FCC Puts the Brakes on 'Zero Rating'
In what may be the first casualty of net neutrality rules, the new Federal Communications Commission announced it will not investigate internet service providers who may offer "zero-rating" data plans to customers.
The FCC notified AT&T, Verizon, T-Mobile and Comcast that the investigations the Obama administration started are over. The zero ratings investigations looked into whether the companies were violating net neutrality rules by not charging customers to use data with certain apps.
"These free-data plans have proven to be popular among consumers, particularly low-income Americans, and have enhanced competition in the wireless marketplace," FCC chairman Ajit Pai said.
Zero Times Pai
Pai, appointed by President Trump less than two weeks ago, had declared war on net neutrality rules when he was a commissioner with the FCC. While many issues face the incoming chairman, the debate over net neutrality has taken center stage.
In a speech last month, Pai reiterated his opposition to net neutrality rules reclassifying ISPs as "common carriers" under Title II of the Communications Act. He said he would take a "weed whacker" to some rules, having targeted certain regulations since they were enacted in 2015.
"I don't know whether this plan will be vacated by a court, reversed by Congress, or overturned by a future Commission.

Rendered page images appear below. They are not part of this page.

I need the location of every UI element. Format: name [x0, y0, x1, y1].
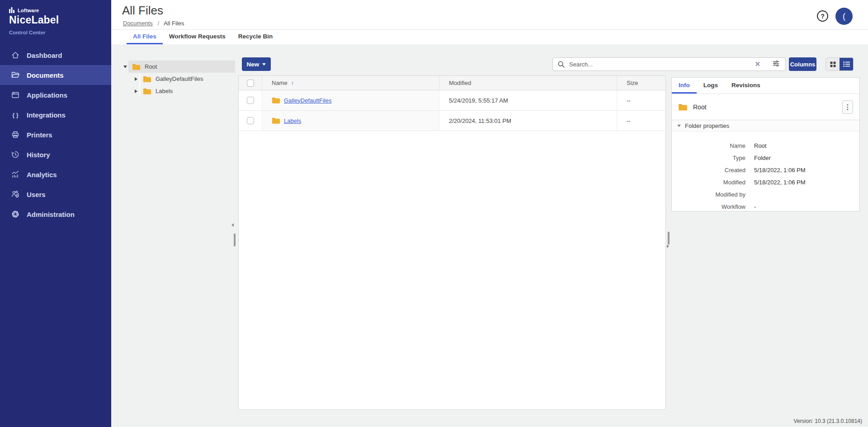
sidebar-item-label: Printers	[27, 131, 52, 139]
sidebar-item-integrations[interactable]: { } Integrations	[0, 105, 111, 125]
users-gear-icon	[11, 190, 20, 199]
expander-expanded-icon[interactable]	[122, 66, 128, 68]
help-icon[interactable]: ?	[817, 10, 828, 22]
modified-cell: 2/20/2024, 11:53:01 PM	[439, 111, 617, 131]
collapse-info-icon[interactable]	[667, 244, 669, 248]
property-row: Modified by	[672, 191, 859, 198]
page-title: All Files	[122, 4, 163, 18]
expander-collapsed-icon[interactable]	[133, 89, 139, 93]
columns-button[interactable]: Columns	[789, 57, 816, 71]
tab-workflow-requests[interactable]: Workflow Requests	[163, 30, 232, 44]
tree-splitter-handle[interactable]	[234, 234, 236, 246]
sidebar-item-administration[interactable]: Administration	[0, 204, 111, 224]
sidebar-item-analytics[interactable]: Analytics	[0, 164, 111, 184]
sidebar-item-users[interactable]: Users	[0, 184, 111, 204]
folder-properties-header[interactable]: Folder properties	[672, 120, 859, 131]
tab-logs[interactable]: Logs	[697, 78, 725, 94]
folder-icon	[272, 117, 280, 124]
tree-item-labels[interactable]: Labels	[122, 85, 235, 97]
view-toggle	[826, 57, 854, 71]
property-value: 5/18/2022, 1:06 PM	[754, 167, 805, 174]
sidebar-item-applications[interactable]: Applications	[0, 85, 111, 105]
folder-tree: Root GalleyDefaultFiles Labels	[122, 61, 235, 97]
suite-name: Control Center	[9, 30, 111, 35]
new-button-label: New	[247, 61, 259, 68]
modified-cell: 5/24/2019, 5:55:17 AM	[439, 90, 617, 110]
column-header-size[interactable]: Size	[617, 76, 665, 90]
table-row[interactable]: GalleyDefaultFiles 5/24/2019, 5:55:17 AM…	[239, 90, 665, 111]
expander-collapsed-icon[interactable]	[133, 77, 139, 81]
list-view-icon[interactable]	[840, 58, 853, 70]
table-row[interactable]: Labels 2/20/2024, 11:53:01 PM --	[239, 111, 665, 131]
section-title: Folder properties	[685, 122, 729, 129]
row-checkbox[interactable]	[247, 117, 254, 124]
tree-item-galleydefaultfiles[interactable]: GalleyDefaultFiles	[122, 73, 235, 85]
folder-link[interactable]: GalleyDefaultFiles	[284, 97, 332, 104]
sidebar-item-label: Analytics	[27, 171, 57, 178]
history-icon	[11, 150, 20, 159]
sidebar-nav: Dashboard Documents Applications { } Int…	[0, 45, 111, 224]
sidebar-item-history[interactable]: History	[0, 145, 111, 164]
select-all-checkbox[interactable]	[247, 80, 254, 87]
page-header: All Files Documents / All Files ? ( All …	[111, 0, 868, 44]
tab-all-files[interactable]: All Files	[127, 30, 163, 44]
property-label: Modified	[672, 179, 745, 186]
breadcrumb: Documents / All Files	[123, 20, 184, 27]
main-tabs: All Files Workflow Requests Recycle Bin	[111, 29, 868, 44]
info-splitter-handle[interactable]	[668, 232, 670, 244]
folder-link[interactable]: Labels	[284, 117, 301, 124]
search-input[interactable]	[569, 61, 755, 68]
column-header-name[interactable]: Name ↑	[262, 76, 439, 90]
sidebar-item-documents[interactable]: Documents	[0, 65, 111, 85]
folder-icon	[678, 103, 688, 111]
table-header-row: Name ↑ Modified Size	[239, 76, 665, 90]
tab-recycle-bin[interactable]: Recycle Bin	[232, 30, 279, 44]
new-button[interactable]: New	[242, 57, 271, 71]
select-all-checkbox-cell	[239, 76, 262, 90]
sidebar-item-label: Users	[27, 191, 46, 198]
version-label: Version: 10.3 (21.3.0.10814)	[794, 418, 862, 424]
avatar[interactable]: (	[835, 8, 853, 25]
tree-item-label: Root	[145, 63, 157, 70]
info-panel: Info Logs Revisions Root ⋮ Folder proper…	[671, 77, 860, 211]
braces-icon: { }	[11, 110, 20, 119]
tree-item-root[interactable]: Root	[122, 61, 235, 73]
folder-icon	[132, 63, 141, 70]
info-panel-tabs: Info Logs Revisions	[672, 78, 859, 94]
breadcrumb-link-documents[interactable]: Documents	[123, 20, 153, 27]
folder-icon	[272, 97, 280, 104]
tree-item-label: Labels	[156, 88, 173, 94]
kebab-menu-icon[interactable]: ⋮	[842, 100, 853, 114]
breadcrumb-current: All Files	[164, 20, 184, 27]
content-area: Root GalleyDefaultFiles Labels New	[111, 44, 868, 427]
sidebar-item-label: Dashboard	[27, 52, 62, 59]
brand-logo: Loftware NiceLabel Control Center	[0, 0, 111, 35]
filter-options-icon[interactable]	[772, 60, 780, 69]
sidebar-item-printers[interactable]: Printers	[0, 125, 111, 145]
property-value: Folder	[754, 155, 771, 161]
folder-properties: Name Root Type Folder Created 5/18/2022,…	[672, 131, 859, 210]
sidebar-item-label: Applications	[27, 91, 67, 99]
tab-info[interactable]: Info	[672, 78, 697, 94]
property-row: Workflow -	[672, 203, 859, 210]
row-checkbox[interactable]	[247, 97, 254, 104]
tab-revisions[interactable]: Revisions	[725, 78, 767, 94]
folder-icon	[143, 88, 151, 95]
loftware-mark-icon	[9, 7, 15, 13]
sidebar-item-label: Documents	[27, 71, 64, 79]
property-label: Workflow	[672, 203, 745, 210]
search-box: ✕	[552, 57, 786, 71]
selected-item-name: Root	[693, 103, 842, 111]
collapse-tree-icon[interactable]	[231, 223, 234, 227]
window-icon	[11, 90, 20, 99]
grid-view-icon[interactable]	[826, 58, 840, 70]
property-value: Root	[754, 142, 766, 149]
clear-search-icon[interactable]: ✕	[755, 60, 760, 68]
sidebar-item-dashboard[interactable]: Dashboard	[0, 45, 111, 65]
folder-icon	[143, 75, 151, 83]
column-header-modified[interactable]: Modified	[439, 76, 617, 90]
size-cell: --	[617, 90, 665, 110]
property-label: Modified by	[672, 191, 745, 198]
column-header-label: Name	[272, 80, 288, 86]
sidebar-item-label: Integrations	[27, 111, 66, 119]
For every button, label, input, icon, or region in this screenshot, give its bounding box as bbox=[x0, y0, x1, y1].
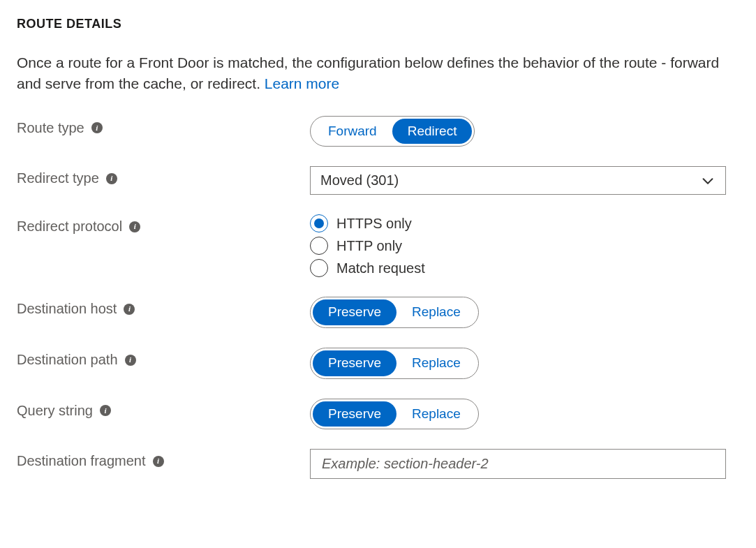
label-text: Destination path bbox=[17, 352, 118, 368]
section-description: Once a route for a Front Door is matched… bbox=[17, 52, 739, 95]
destination-host-replace[interactable]: Replace bbox=[396, 299, 476, 325]
destination-host-preserve[interactable]: Preserve bbox=[313, 299, 396, 325]
description-text: Once a route for a Front Door is matched… bbox=[17, 54, 719, 91]
query-string-toggle[interactable]: Preserve Replace bbox=[310, 399, 479, 430]
info-icon[interactable]: i bbox=[100, 405, 111, 416]
destination-fragment-input[interactable] bbox=[320, 455, 716, 473]
radio-icon bbox=[310, 237, 328, 255]
redirect-protocol-radiogroup: HTTPS only HTTP only Match request bbox=[310, 214, 739, 277]
chevron-down-icon bbox=[700, 173, 716, 188]
radio-label: Match request bbox=[336, 260, 425, 276]
destination-path-preserve[interactable]: Preserve bbox=[313, 350, 396, 376]
query-string-replace[interactable]: Replace bbox=[396, 401, 476, 427]
route-type-toggle[interactable]: Forward Redirect bbox=[310, 116, 475, 147]
select-value: Moved (301) bbox=[320, 172, 399, 188]
section-heading: ROUTE DETAILS bbox=[17, 17, 739, 31]
route-type-forward[interactable]: Forward bbox=[313, 119, 392, 145]
radio-label: HTTP only bbox=[336, 238, 402, 254]
label-text: Route type bbox=[17, 120, 84, 136]
info-icon[interactable]: i bbox=[106, 173, 117, 184]
label-text: Destination host bbox=[17, 301, 117, 317]
destination-fragment-input-wrapper bbox=[310, 449, 726, 479]
query-string-preserve[interactable]: Preserve bbox=[313, 401, 396, 427]
destination-path-label: Destination path i bbox=[17, 348, 310, 368]
redirect-protocol-label: Redirect protocol i bbox=[17, 214, 310, 235]
label-text: Redirect protocol bbox=[17, 219, 122, 235]
radio-icon bbox=[310, 259, 328, 277]
destination-host-toggle[interactable]: Preserve Replace bbox=[310, 297, 479, 328]
radio-http-only[interactable]: HTTP only bbox=[310, 237, 739, 255]
radio-icon bbox=[310, 214, 328, 232]
redirect-type-label: Redirect type i bbox=[17, 166, 310, 186]
info-icon[interactable]: i bbox=[125, 355, 136, 366]
info-icon[interactable]: i bbox=[129, 221, 140, 232]
label-text: Redirect type bbox=[17, 170, 99, 186]
route-type-label: Route type i bbox=[17, 116, 310, 136]
info-icon[interactable]: i bbox=[91, 122, 103, 133]
radio-match-request[interactable]: Match request bbox=[310, 259, 739, 277]
query-string-label: Query string i bbox=[17, 399, 310, 419]
label-text: Query string bbox=[17, 403, 93, 419]
redirect-type-select[interactable]: Moved (301) bbox=[310, 166, 726, 195]
destination-path-toggle[interactable]: Preserve Replace bbox=[310, 348, 479, 379]
route-type-redirect[interactable]: Redirect bbox=[392, 119, 473, 145]
radio-https-only[interactable]: HTTPS only bbox=[310, 214, 739, 232]
learn-more-link[interactable]: Learn more bbox=[265, 75, 339, 91]
info-icon[interactable]: i bbox=[153, 456, 164, 467]
destination-host-label: Destination host i bbox=[17, 297, 310, 317]
label-text: Destination fragment bbox=[17, 453, 146, 469]
info-icon[interactable]: i bbox=[124, 304, 135, 315]
destination-path-replace[interactable]: Replace bbox=[396, 350, 476, 376]
radio-label: HTTPS only bbox=[336, 216, 412, 232]
destination-fragment-label: Destination fragment i bbox=[17, 449, 310, 469]
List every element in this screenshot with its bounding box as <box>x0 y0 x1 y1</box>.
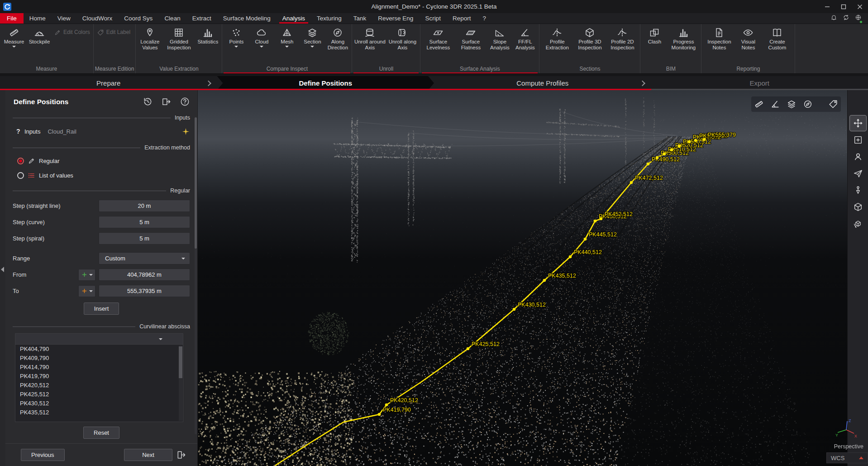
viewport-3d[interactable]: PK419,790PK420,512PK425,512PK430,512PK43… <box>198 90 847 466</box>
label-tool-button[interactable] <box>826 97 840 111</box>
ribbon-ff-fl-analysis[interactable]: FF/FL Analysis <box>512 26 538 52</box>
rotate-view-button[interactable] <box>850 216 866 231</box>
ribbon-unroll-along-axis[interactable]: Unroll along Axis <box>386 26 419 52</box>
title-bar[interactable]: Alignment_Demo* - Cyclone 3DR 2025.1 Bet… <box>0 0 868 13</box>
ribbon-gridded-inspection[interactable]: Gridded Inspection <box>162 26 195 52</box>
menu-cloudworx[interactable]: CloudWorx <box>76 13 119 24</box>
station-point[interactable] <box>670 149 673 152</box>
export-report-button[interactable] <box>161 96 172 107</box>
inputs-value[interactable]: Cloud_Rail <box>48 128 76 135</box>
field-input[interactable]: 5 m <box>99 232 190 245</box>
to-pick-button[interactable] <box>78 285 95 297</box>
listbox-scrollbar[interactable] <box>179 346 182 421</box>
ribbon-profile-2d-inspection[interactable]: Profile 2D Inspection <box>606 26 639 52</box>
viewpoint-button[interactable] <box>850 149 866 164</box>
ribbon-mesh[interactable]: Mesh <box>274 26 300 48</box>
menu-[interactable]: ? <box>477 13 492 24</box>
abscissa-item[interactable]: PK414,790 <box>15 363 183 372</box>
help-button[interactable] <box>180 96 190 107</box>
ribbon-along-direction[interactable]: Along Direction <box>325 26 350 52</box>
measure-angle-button[interactable] <box>768 97 782 111</box>
menu-texturing[interactable]: Texturing <box>311 13 348 24</box>
menu-file[interactable]: File <box>0 13 24 24</box>
station-point[interactable] <box>647 163 650 166</box>
ribbon-edit-label[interactable]: Edit Label <box>97 29 130 36</box>
fly-mode-button[interactable] <box>850 166 866 181</box>
field-input[interactable]: 5 m <box>99 216 190 228</box>
ribbon-section[interactable]: Section <box>300 26 325 48</box>
station-point[interactable] <box>656 156 659 159</box>
next-button[interactable]: Next <box>124 449 172 461</box>
menu-coord-sys[interactable]: Coord Sys <box>118 13 158 24</box>
pan-tool-button[interactable] <box>850 115 866 131</box>
drop-view-button[interactable] <box>850 183 866 198</box>
wizard-step-prepare[interactable]: Prepare <box>0 76 217 90</box>
ribbon-unroll-around-axis[interactable]: Unroll around Axis <box>353 26 386 52</box>
from-pick-button[interactable] <box>78 269 95 281</box>
minimize-button[interactable] <box>819 0 835 13</box>
ribbon-slope-analysis[interactable]: Slope Analysis <box>487 26 512 52</box>
abscissa-item[interactable]: PK419,790 <box>15 372 183 381</box>
station-point[interactable] <box>467 347 470 351</box>
online-status-button[interactable] <box>855 14 862 23</box>
measure-surface-button[interactable] <box>785 97 798 111</box>
collapse-panel-icon[interactable] <box>1 267 4 272</box>
abscissa-item[interactable]: PK435,512 <box>15 408 183 417</box>
ribbon-clash[interactable]: Clash <box>642 26 667 46</box>
station-point[interactable] <box>543 279 546 282</box>
close-button[interactable] <box>852 0 868 13</box>
wizard-step-compute-profiles[interactable]: Compute Profiles <box>434 76 651 90</box>
station-point[interactable] <box>594 220 597 223</box>
ribbon-points[interactable]: Points <box>224 26 249 48</box>
abscissa-item[interactable]: PK404,790 <box>15 345 183 354</box>
abscissa-item[interactable]: PK425,512 <box>15 390 183 399</box>
menu-script[interactable]: Script <box>419 13 447 24</box>
measure-distance-button[interactable] <box>752 97 766 111</box>
menu-extract[interactable]: Extract <box>186 13 217 24</box>
ribbon-measure[interactable]: Measure <box>1 26 27 48</box>
measure-gauge-button[interactable] <box>801 97 815 111</box>
menu-report[interactable]: Report <box>447 13 477 24</box>
radio-list-of-values[interactable]: List of values <box>17 171 190 180</box>
ribbon-profile-3d-inspection[interactable]: Profile 3D Inspection <box>573 26 606 52</box>
station-point[interactable] <box>600 217 603 221</box>
proceed-button[interactable] <box>176 450 186 460</box>
station-point[interactable] <box>678 145 681 148</box>
center-view-button[interactable] <box>850 132 866 148</box>
ribbon-inspection-notes[interactable]: Inspection Notes <box>703 26 735 52</box>
menu-tank[interactable]: Tank <box>348 13 372 24</box>
station-point[interactable] <box>663 153 666 156</box>
ribbon-statistics[interactable]: Statistics <box>195 26 220 46</box>
previous-button[interactable]: Previous <box>21 449 65 461</box>
scrollbar-thumb[interactable] <box>179 346 182 378</box>
wizard-step-export[interactable]: Export <box>651 76 868 90</box>
projection-label[interactable]: Perspective <box>834 443 863 450</box>
wcs-selector[interactable]: WCS <box>826 452 868 463</box>
menu-surface-modeling[interactable]: Surface Modeling <box>217 13 277 24</box>
panel-scrollbar-thumb[interactable] <box>195 117 197 249</box>
iso-view-button[interactable] <box>850 199 866 215</box>
ribbon-cloud[interactable]: Cloud <box>249 26 274 48</box>
notification-bell-button[interactable] <box>830 14 837 23</box>
abscissa-item[interactable]: PK430,512 <box>15 399 183 408</box>
station-point[interactable] <box>688 140 691 144</box>
field-input[interactable]: 20 m <box>99 200 190 212</box>
station-point[interactable] <box>694 139 697 142</box>
radio-regular[interactable]: Regular <box>17 156 190 165</box>
ribbon-progress-monitoring[interactable]: Progress Monitoring <box>667 26 700 52</box>
abscissa-combo[interactable] <box>15 334 183 345</box>
ribbon-profile-extraction[interactable]: Profile Extraction <box>541 26 573 52</box>
station-point[interactable] <box>569 255 572 259</box>
abscissa-item[interactable]: PK409,790 <box>15 354 183 363</box>
ribbon-visual-notes[interactable]: Visual Notes <box>735 26 761 52</box>
menu-view[interactable]: View <box>52 13 76 24</box>
station-point[interactable] <box>584 238 587 241</box>
panel-collapse-strip[interactable] <box>0 90 5 466</box>
ribbon-create-custom-chapter[interactable]: Create Custom Chapter <box>761 26 793 53</box>
station-point[interactable] <box>630 181 633 184</box>
ribbon-stockpile[interactable]: Stockpile <box>27 26 52 46</box>
star-icon[interactable] <box>181 127 190 136</box>
to-input[interactable]: 555,37935 m <box>99 285 190 297</box>
history-button[interactable] <box>143 96 153 107</box>
station-point[interactable] <box>703 138 706 141</box>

But I do believe that its days are numbered,'" he said in dissent at the time.
The FCC didn't ban "zero rating" practices in its net neutrality rules, but it reserved the right to investigate whether companies were using data limits for anti-competitive purposes. Under Pai, the companies are free to use the practice without FCC intervention.
Net in Neutral
Consumer groups argue that internet service providers have an unfair advantage over competitors who depend on internet access to provide products and services. Net neutrality advocates say all internet traffic should be treated equally, and it is not fair that ISP's can offer free data for the services they choose.
In a release, the FCC said the change will benefit consumers and businesses. The agency said it was committed to "permissionless innovation."
"While this is just a first step, these companies, and others, can now safely invest in and introduce highly popular products and services without fear of Commission intervention based on newly invented legal theories," Commissioner Michael O'Rielly said.